The Corner

Mia Love Talks Fundraising, Press

Mia Love is on the cusp of becoming a household name. If she wins her congressional race for Utah’s fourth district, she’ll be the first black female Republican in Congress. And her speech at the convention yesterday — interrupted by chants of “USA! USA!” and “We built that!” — made her Google’s fastest-rising search term, according to the Hill. It helped her campaign with much-needed cash, too; her website reports that more than $125,000 poured into her campaign coffers afterwards, especially important given that her incumbent opponent has more than $1 million in his war chest.  

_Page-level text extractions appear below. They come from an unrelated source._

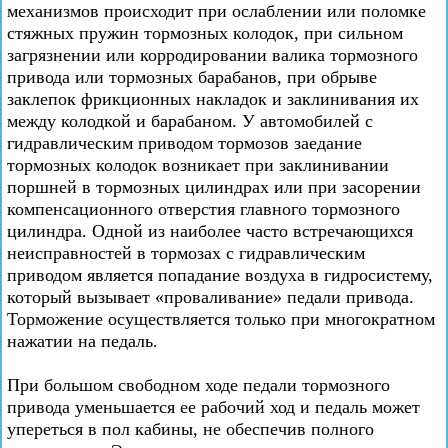
механизмов происходит при ослаблении или поломке
стяжных пружин тормозных колодок, при сильном
загрязнении или корродировании валика тормозного
привода или тормозных барабанов, при обрыве
заклепок фрикционных накладок и заклинивания их
между колодкой и барабаном. У автомобилей с
гидравлическим приводом тормозов заедание
тормозных колодок возникает при заклинивании
поршней в тормозных цилиндрах или при засорении
компенсационного отверстия главного тормозного
цилиндра. Одной из наиболее часто встречающихся
неисправностей в тормозах с гидравлическим
приводом является попадание воздуха в гидросистему,
который вызывает «проваливание» педали привода.
Торможение осуществляется только при многократном
нажатии на педаль.
При большом свободном ходе педали тормозного
привода уменьшается ее рабочий ход и педаль может
упереться в пол кабины, не обеспечив полного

“Fundraising is going great,” she told National Review Online today. “We always could use more. We’ve got a lot of groups that are coming in to help Jim Matheson because I pose a little bit of a threat.”

She credits her conservatism to her parents, immigrants from Haiti. 

“They worked hard, they didn’t look to Washington,” she said. “When times got tough, they tightened their belts, they cut their spending, they lived within their means. And so those are the principles I grew up with, and I’m a product of that.”

And she told NR that female and minority Republicans often face heightened press scrutiny.

“Am I surprised by it?” she said. “No. I think that that’s exactly what the current administration fosters — they foster divisiveness. They’re trying to divide us based on social status, income level, and gender. And I think it’s time for us to say we’re not standing for it any longer.”